Вот и это стихотворение про весенние воды мне страсть как нравится. Я могу подолгу стоять около говорливого ручейка и слушать, как он журчит, рассказывая, что бежит в далекий-далекий край.
Когда я был маленький, я любил устанавливать на таких ручейках водяные мельнички, а теперь не решаюсь — ребята засмеют…
Сегодня, когда я шел в школу, на север протянула станица журавлей, и от их курлыканья на душе стало хорошо и почему-то немножко грустно. Я спросил Арсю, почему всегда бывает грустно, когда слушаешь журавлиный крик, а он сказал: наверное, потому, что человеку тоже хотелось бы мчаться за ними в небесной вышине, а обстоятельства не позволяют. Когда я вырасту, я обязательно буду много путешествовать.
Сегодня получил по арифметике пятерку!
14 марта. В последние дни мы с Арсей стараемся побольше делать по хозяйству. Дядя Толя убедил нас, что взваливать все домашние дела на маму нельзя.

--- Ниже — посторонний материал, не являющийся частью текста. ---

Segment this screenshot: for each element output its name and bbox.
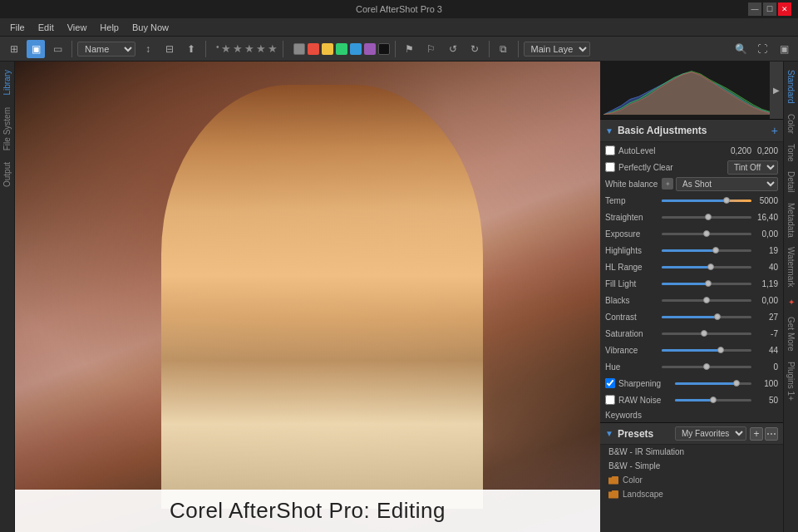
tab-getmore[interactable]: ✦ xyxy=(785,293,797,312)
color-label-purple[interactable] xyxy=(364,43,376,55)
color-label-gray[interactable] xyxy=(293,43,305,55)
filter-icon[interactable]: ⊟ xyxy=(160,40,179,58)
copy-icon[interactable]: ⧉ xyxy=(495,40,513,58)
star-3[interactable]: ★ xyxy=(244,42,254,55)
layer-dropdown[interactable]: Main Layer xyxy=(524,42,590,57)
tab-plugins[interactable]: Plugins 1+ xyxy=(785,357,797,406)
raw-noise-slider[interactable] xyxy=(675,394,751,406)
preset-label-3: Landscape xyxy=(623,490,663,499)
tint-dropdown[interactable]: Tint Off xyxy=(727,160,778,175)
wb-dropdown[interactable]: As Shot xyxy=(676,177,778,191)
histogram-arrow[interactable]: ▶ xyxy=(770,62,783,119)
folder-icon xyxy=(608,476,618,485)
upload-icon[interactable]: ⬆ xyxy=(182,40,200,58)
menu-edit[interactable]: Edit xyxy=(32,21,61,34)
slider-8[interactable] xyxy=(662,328,751,339)
color-label-red[interactable] xyxy=(308,43,319,55)
slider-9[interactable] xyxy=(662,344,751,356)
raw-noise-checkbox[interactable] xyxy=(605,395,615,405)
sort-icon[interactable]: ↕ xyxy=(139,40,157,58)
reject-icon[interactable]: ⚐ xyxy=(422,40,441,58)
tab-standard[interactable]: Standard xyxy=(785,65,797,109)
section-add-button[interactable]: + xyxy=(771,124,778,137)
sidebar-item-filesystem[interactable]: File System xyxy=(1,102,13,155)
color-label-black[interactable] xyxy=(378,43,390,55)
image-area: Corel AfterShot Pro: Editing xyxy=(15,62,600,532)
star-1[interactable]: ★ xyxy=(221,42,231,55)
presets-options-button[interactable]: ⋯ xyxy=(765,427,778,441)
slider-label-9: Vibrance xyxy=(605,346,662,355)
grid-view-icon[interactable]: ⊞ xyxy=(5,40,23,58)
menu-view[interactable]: View xyxy=(61,21,94,34)
fullscreen-icon[interactable]: ⛶ xyxy=(753,40,771,58)
tab-watermark[interactable]: Watermark xyxy=(785,242,797,293)
presets-arrow: ▼ xyxy=(605,429,613,438)
close-button[interactable]: ✕ xyxy=(778,2,791,16)
sharpening-slider[interactable] xyxy=(675,377,751,389)
sidebar-item-output[interactable]: Output xyxy=(1,157,13,192)
slider-5[interactable] xyxy=(662,278,751,289)
slider-3[interactable] xyxy=(662,244,751,256)
toolbar-separator-2 xyxy=(205,41,206,57)
menu-file[interactable]: File xyxy=(3,21,32,34)
tab-getmore-label[interactable]: Get More xyxy=(785,312,797,357)
perfectly-clear-checkbox[interactable] xyxy=(605,162,615,172)
slider-label-7: Contrast xyxy=(605,313,662,322)
menu-help[interactable]: Help xyxy=(93,21,126,34)
menu-buynow[interactable]: Buy Now xyxy=(126,21,175,34)
slider-6[interactable] xyxy=(662,294,751,306)
preset-item-0[interactable]: B&W - IR Simulation xyxy=(600,445,783,459)
preset-item-3[interactable]: Landscape xyxy=(600,487,783,501)
slider-2[interactable] xyxy=(662,228,751,239)
basic-adjustments-header[interactable]: ▼ Basic Adjustments + xyxy=(600,120,783,142)
panel-content: ▼ Basic Adjustments + AutoLevel 0,200 0,… xyxy=(600,120,783,532)
tab-color[interactable]: Color xyxy=(785,109,797,139)
tab-detail[interactable]: Detail xyxy=(785,166,797,198)
slider-value-7: 27 xyxy=(751,313,778,322)
slider-1[interactable] xyxy=(662,211,751,223)
single-view-icon[interactable]: ▣ xyxy=(27,40,45,58)
slider-0[interactable] xyxy=(662,195,751,206)
slider-10[interactable] xyxy=(662,361,751,372)
star-2[interactable]: ★ xyxy=(233,42,243,55)
slider-value-5: 1,19 xyxy=(751,279,778,288)
slider-label-5: Fill Light xyxy=(605,279,662,288)
zoom-fit-icon[interactable]: 🔍 xyxy=(732,40,750,58)
sharpening-checkbox[interactable] xyxy=(605,378,615,388)
rotate-left-icon[interactable]: ↺ xyxy=(444,40,462,58)
presets-add-button[interactable]: + xyxy=(750,427,763,441)
star-4[interactable]: ★ xyxy=(256,42,266,55)
autolevel-checkbox[interactable] xyxy=(605,145,615,155)
toolbar-separator-4 xyxy=(395,41,396,57)
wb-eyedropper-icon[interactable]: ✦ xyxy=(662,178,673,190)
compare-view-icon[interactable]: ▭ xyxy=(48,40,66,58)
basic-adjustments-title: Basic Adjustments xyxy=(618,125,771,136)
preset-item-1[interactable]: B&W - Simple xyxy=(600,459,783,473)
maximize-button[interactable]: ☐ xyxy=(763,2,776,16)
slider-7[interactable] xyxy=(662,311,751,323)
autolevel-val2: 0,200 xyxy=(751,146,778,155)
tab-metadata[interactable]: Metadata xyxy=(785,198,797,243)
slider-value-10: 0 xyxy=(751,362,778,372)
color-label-yellow[interactable] xyxy=(322,43,333,55)
raw-noise-row: RAW Noise 50 xyxy=(600,392,783,408)
minimize-button[interactable]: — xyxy=(748,2,761,16)
color-label-blue[interactable] xyxy=(350,43,362,55)
tab-tone[interactable]: Tone xyxy=(785,139,797,167)
color-label-green[interactable] xyxy=(336,43,347,55)
slider-label-3: Highlights xyxy=(605,246,662,255)
star-5[interactable]: ★ xyxy=(268,42,278,55)
panel-icon[interactable]: ▣ xyxy=(775,40,793,58)
sliders-container: Temp5000Straighten16,40Exposure0,00Highl… xyxy=(600,192,783,375)
name-dropdown[interactable]: Name xyxy=(77,42,135,57)
histogram-chart xyxy=(603,65,780,115)
slider-4[interactable] xyxy=(662,261,751,273)
flag-icon[interactable]: ⚑ xyxy=(401,40,419,58)
right-panel-wrapper: ▶ ▼ Basic Adjustments + AutoLevel 0,200 … xyxy=(600,62,798,532)
preset-item-2[interactable]: Color xyxy=(600,473,783,487)
sidebar-item-library[interactable]: Library xyxy=(1,65,13,101)
presets-dropdown[interactable]: My Favorites xyxy=(675,426,746,441)
slider-row-saturation: Saturation-7 xyxy=(600,325,783,342)
rotate-right-icon[interactable]: ↻ xyxy=(466,40,484,58)
presets-header[interactable]: ▼ Presets My Favorites + ⋯ xyxy=(600,423,783,445)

В самом деле, наша мама хоть и не очень старая (ей сорок лет), но здоровье у нее плохое. Много ей пришлось перенести в жизни. И все она вынесла твердо, без единой жалобы. Как бы трудно ни пришлось ей на работе, она приходит домой спокойная, отдыхает полчасика и принимается за хозяйственные дела.
Теперь мы решили положить этому конец.
К приходу мамы у нас вымыты полы и крыльцо, кадочка полна речной воды, дрова нарублены и сложены у печи. Мама ничего не говорит, но видно, что она довольна и благодарна нам, а еще больше дяде Толе.
Доволен и дядя Толя. Он говорит, что все это нам пригодится в армии и что очень полезно еще поучиться стирать белье.
15 марта. Арся прочитал мой дневник с начала до конца, чтобы получить, как он выразился, «целостное впечатление».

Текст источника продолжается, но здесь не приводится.